The regional body analysed the direct or indirect short-term costs of the fallout, but warned that the longer-term effects could be just as signficiant as the most immediate ones, due to globalisation and the risk that industrialised economies could slow down more than expected, and may fail to address the “systemic risks” plaguing their financial sectors.

Although the crisis had an impact on Latin America’s leading stock markets in 1997, it did not affect the economy, which grew five percent, the best performance seen in the past quarter century.

But the prolongation and deepening of the Asian crisis bode ill for the region, due to the multiple and growing channels of transmission towards Latin America.

SELA points out that in January, multilateral agencies corrected projections for growth in the region to a provisional figure of 3.5 percent, 1.6 percent lower than earlier predictions.

The worst economic impact will be global in character.
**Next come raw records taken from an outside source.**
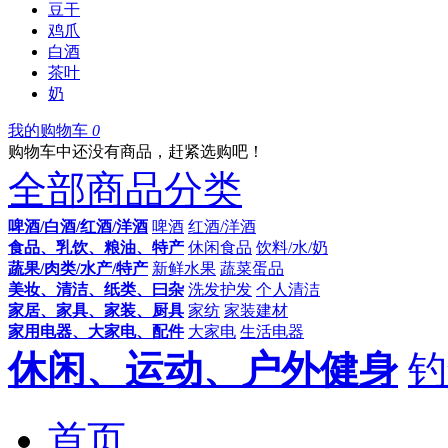
豆干
鸡爪
白酒
茶叶
奶
我的购物车
0
购物车中还没有商品，赶紧选购吧！
全部商品分类
啤酒/白酒/红酒/洋酒
啤酒
红酒/洋酒
食品、乳饮、粮油、特产
休闲食品
饮料/水/奶
蔬果/肉类/水产/特产
新鲜水果
蔬菜蛋品
美妆、清洁、纸类、曰杂
洗发护发
个人清洁
家居、家具、家装、厨具
家纺
家装建材
家用电器、大家电、配件
大家电
生活电器
休闲、运动、户外健身
钓
首页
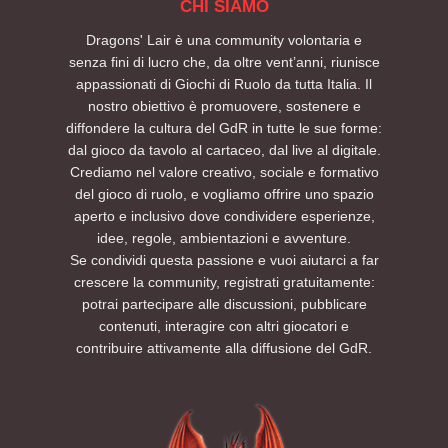
CHI SIAMO
Dragons' Lair è una community volontaria e
senza fini di lucro che, da oltre vent’anni, riunisce
appassionati di Giochi di Ruolo da tutta Italia. Il
nostro obiettivo è promuovere, sostenere e
diffondere la cultura del GdR in tutte le sue forme:
dal gioco da tavolo al cartaceo, dal live al digitale.
Crediamo nel valore creativo, sociale e formativo
del gioco di ruolo, e vogliamo offrire uno spazio
aperto e inclusivo dove condividere esperienze,
idee, regole, ambientazioni e avventure.
Se condividi questa passione e vuoi aiutarci a far
crescere la community, registrati gratuitamente:
potrai partecipare alle discussioni, pubblicare
contenuti, interagire con altri giocatori e
contribuire attivamente alla diffusione del GdR.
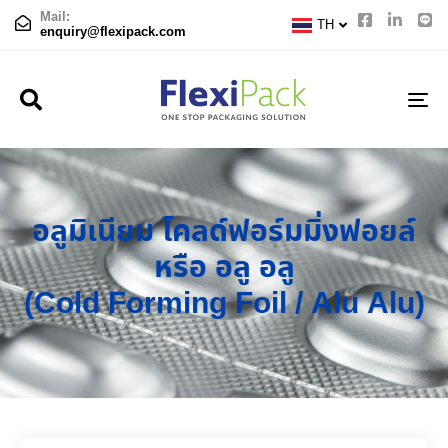
CN
Mail:
TH
JP
enquiry@flexipack.com
TO
NA
อลูมิเนียม โคลด์ฟอร์มมิ่งฟอยล์
หรือ อลู อลู
(Cold Forming Foil / Alu Alu)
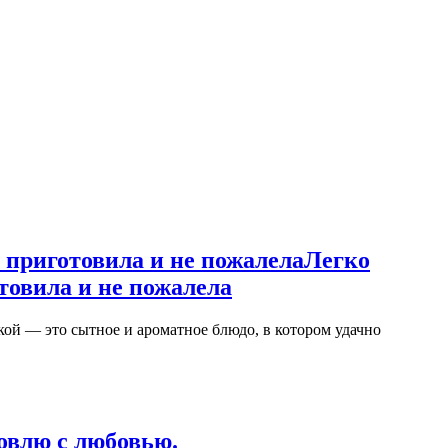
 приготовила и не пожалела
Легко
товила и не пожалела
й — это сытное и ароматное блюдо, в котором удачно
овлю с любовью.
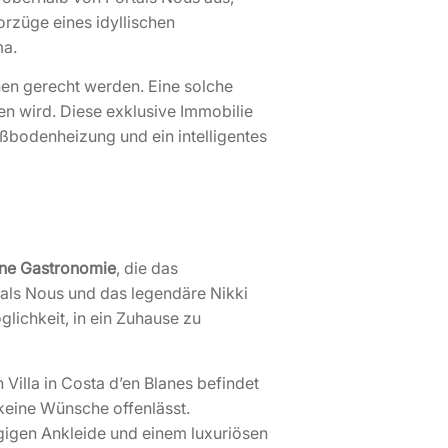
rzüge eines idyllischen
a.
hen gerecht werden. Eine solche
en wird. Diese exklusive Immobilie
ußbodenheizung und ein intelligentes
ine Gastronomie
, die das
als Nous und das legendäre Nikki
glichkeit, in ein Zuhause zu
Villa in Costa d’en Blanes befindet
 keine Wünsche offenlässt.
gigen Ankleide und einem luxuriösen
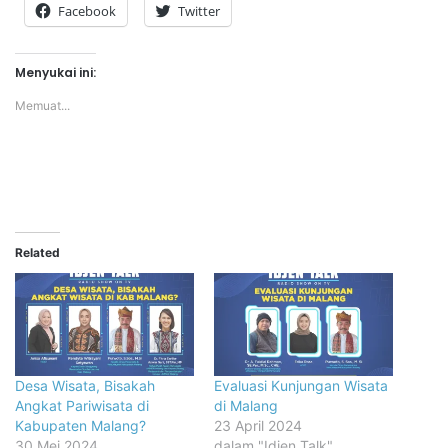
Facebook
Twitter
Menyukai ini:
Memuat...
Related
Desa Wisata, Bisakah
Evaluasi Kunjungan Wisata
Angkat Pariwisata di
di Malang
Kabupaten Malang?
23 April 2024
30 Mei 2024
dalam "Idjen Talk"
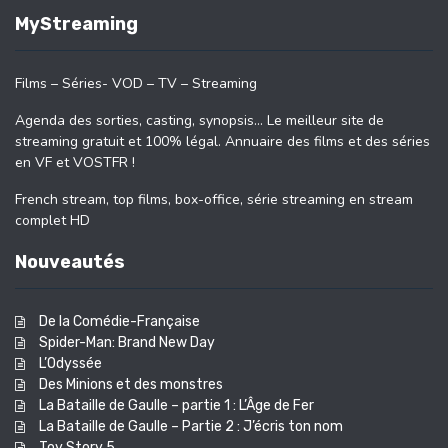
MyStreaming
Films – Séries- VOD – TV – Streaming
Agenda des sorties, casting, synopsis… Le meilleur site de
streaming gratuit et 100% légal. Annuaire des films et des séries
en VF et VOSTFR !
French stream, top films, box-office, série streaming en stream
complet HD
Nouveautés
De la Comédie-Française
Spider-Man: Brand New Day
L’Odyssée
Des Minions et des monstres
La Bataille de Gaulle – partie 1 : L’Âge de Fer
La Bataille de Gaulle – Partie 2 : J’écris ton nom
Toy Story 5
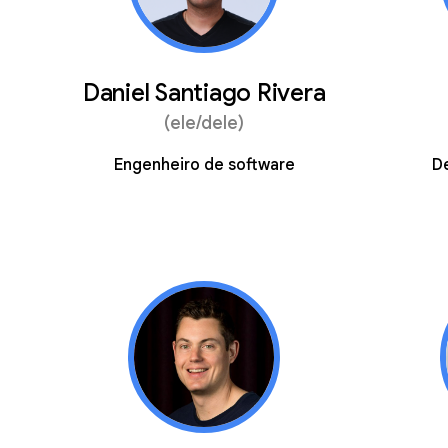
Daniel Santiago Rivera
(ele/dele)
Engenheiro de software
De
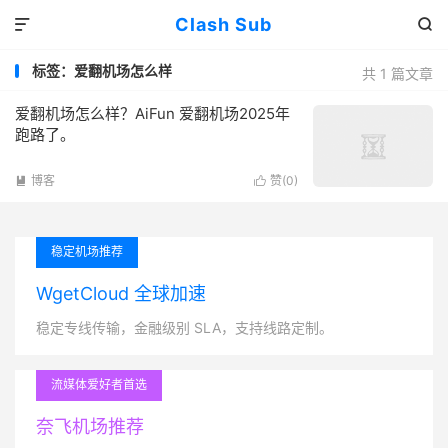
Clash Sub


标签：爱翻机场怎么样
共 1 篇文章
爱翻机场怎么样？AiFun 爱翻机场2025年
跑路了。
博客
赞(
0
)


稳定机场推荐
WgetCloud 全球加速
稳定专线传输，金融级别 SLA，支持线路定制。
流媒体爱好者首选
奈飞机场推荐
But emerging economies like those of Latin America will also suffer effects such as an immediate and generalised crisis of confidence in the wake of any episode in just one or a few countries.

SELA said the phenomenon known as “search for quality” gave rise to a domino effect of sliding investment and higher cost of financing in emerging countries, which was added to the more direct economic impact.

Using an econometric analysis similar to that employed by credit-rating agencies, the SELA study found four groups in terms of financial risk with respect to the turmoil triggered by the Asian crisis.

The first group, the least jeopardised countries given their monetary strength and financial balance, encompasses Chile in Latin America and Malaysia, Hong Kong and Taiwan in Asia.

The second group is made up of relatively solid economies, which are nevertheless vulnerable due to potential imbalance in trade and high indebtedness: China, India, Argentina, Mexico, Venezuela and Uruguay (although this last was not studied by SELA).

The third group includes the countries at the epicentre of the crisis (with the exception of Malaysia): Thailand, Indonesia, South Korea and the Philippines.

The last is comprised of Brazil, Colombia and Peru, and characterised by macroeconomic imbalance and potential financial volatility.

The region’s commercial dependence on Asia is manageable, given that Asia buys only 10.27 percent of Latin America’s total exports. But the dependence is higher in the case of Chile, a full 38.7 percent of whose sales went to that region in 1997, followed by Peru (25.33 percent), Brazil (15.28 percent) and Argentina (14.99 percent).

But the crisis had a greater impact on Latin America due to the strategy followed by many countries in the region designed to make inroads into Asia, which the report says “significantly accelerated” sales to that region in the first eight months of 1997.

Although the prices of commodities began to slump back in 1996, the Asian crisis sped up and aggravated the tendency, which had an especially strong impact on copper, Chile’s main export, and oil, on which Venezuela is particularly dependent, followed by Mexico and Colombia.

Latin America successfully reduced its financial dependence on “hot” capital flows this decade, and by 1997, direct investment accounted for 44 billion dollars of a total 73 billion in foreign investment.

But the Asian crisis led large firms from Japan and South Korea to postpone investment plans in the region, part of a generalised slump in capital flows to emerging countries.

Even more serious, according to SELA, was the difficulty of access to the international market of Euro-bonds this year, after Latin American nations made 53 billion dollars in gross emissions in that market in 1997.

Several emissions had to be postponed, but even worse was the sharp increase in risk premiums which averaged 165 percent for emerging countries in the Euro-market in January, and a full 204 percent for Brazil and 197 percent for Argentina. The rise was lower than average in the rest of the region, SELA reported.